Later in February, Haskin was approved again to move into another apartment. This time, the housing authority was willing to help pay. However, this time, the alleged falsified lease violations came into play. The Phoenix Park Apartments had given a negative reference to the new complex during the tenancy screening process. The new complex gave Haskin her deposit check back – she would not be moving in.

On Feb. 28, Haskin moved out of the Phoenix Park Apartments and became homeless. Complex management used her deposit to cover repair costs for various damages to the apartment that were “beyond normal wear and tear” including dry rot, cracks and mold. Haskin says the apartment was already like that when she moved in and contested over $1,000 in damages. She admitted that she and her children caused some, such as paint chipping and damage to blinds, but was adamant that damages to the foundation and carpet were already there. 

She eventually paid for the damages despite contesting them because she didn’t want her credit score to be jeopardized. She had worked too long to build it up. With a respectable credit score, citizens can make numerous serious purchases with relative ease – including home and car payments. With a bad credit score, however, the opposite is true. Banks won’t give out loans to individuals with poor credit, and businesses including credit card companies will turn them away. It’s also harder for them to get rental applications approved.

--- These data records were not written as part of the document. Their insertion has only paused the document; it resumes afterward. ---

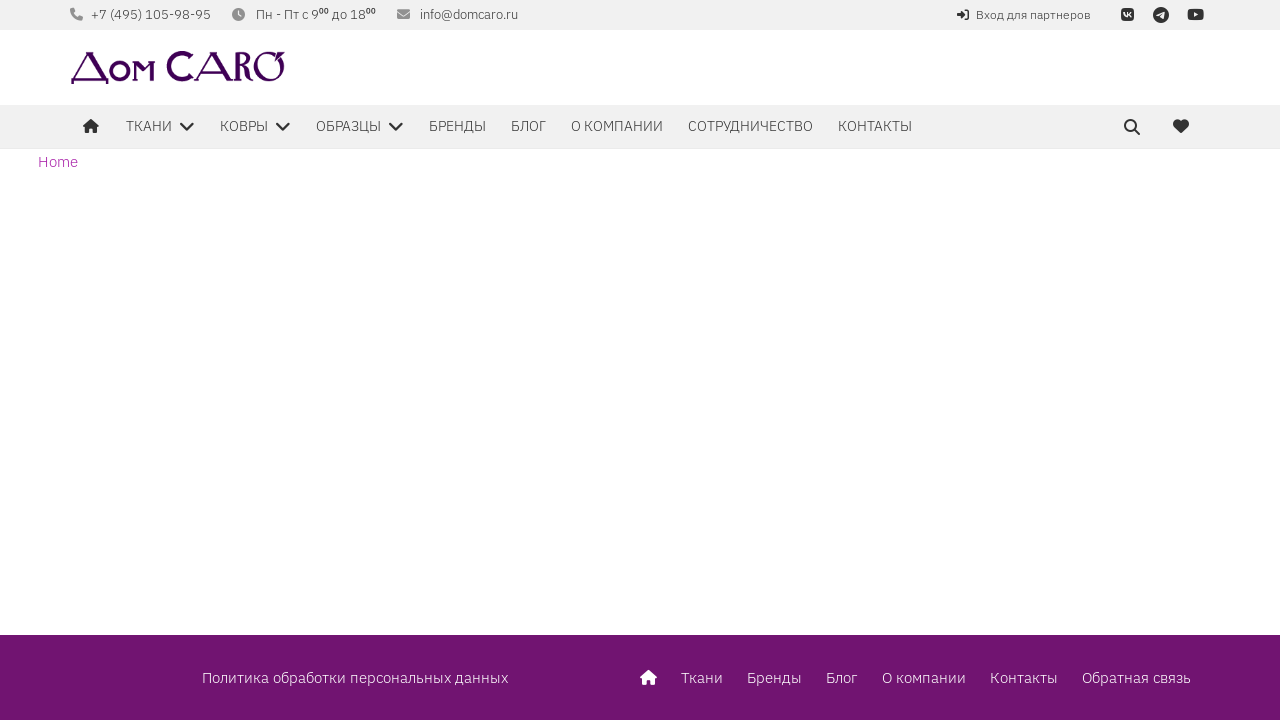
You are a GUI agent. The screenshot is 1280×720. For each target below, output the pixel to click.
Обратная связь (1136, 677)
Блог (842, 677)
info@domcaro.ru (469, 14)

“A bad credit score can be compared to a bad grade in school, a failing grade on a driving test, or getting bad results for any other type of assessment that uses a numerical ranking to judge performance,” Experian, an Anglo-Irish multinational credit reporting company, said on their website. “Having bad credit presents serious problems with your personal finances.”

Discriminating against tenants was made illegal in the late 1960s, yet over 28,000 fair housing complaints were filed for alleged discrimination in 2019 – likely a severe undercount of the true number.

Right now, Haskin lives in a hotel. She’s been denied for several apartments due to negative references from her old complex and isn’t sure where to turn next.

“I’ve never been through this type of stuff before,” she told the Bay View. “Sometimes I wake up in this hotel room like ‘Why am I here?’ It’s depressing.”

Haskins’ sentiment of frustration surrounding housing during the pandemic is the latest of many. Communities of color are routinely hit hard by housing instability due to disparities brought about by well-established policies that have led to discriminatory practice.

Discriminating against tenants was made illegal in the late 1960s, but that didn’t stop both subtle and mask-off racial discrimination from occurring in regard to housing. Over 28,000 fair housing complaints were filed for alleged discrimination in 2019 – likely a severe undercount of the true number.

“It is common for victims of discrimination to feel that nothing can or will be done about the discrimination they experience and to fear retaliation by their housing provider, landlord or even neighbors,” the National Fair Housing Alliance said last year.

Activists say that without some sort of action to stomp out disparities and unfair treatment in housing, especially based on race, the inequality will continue. In Tulsa earlier this month, President Biden announced several new steps to address racial discrimination in the housing market. He spoke at an event commemorating the 100th anniversary of the bloody race massacre that left the Greenwood community, also known as Black Wall Street, in ruin.

Biden has gathered around a dozen agencies, spearheaded by the Department of Housing and Urban Development under Marcia Fudge, to consider implementing new lending regulation, tougher enforcement of fair-housing laws, and new standards for appraising homes. 

If changes are made, it will be a huge weight off the shoulders of Haskin and others.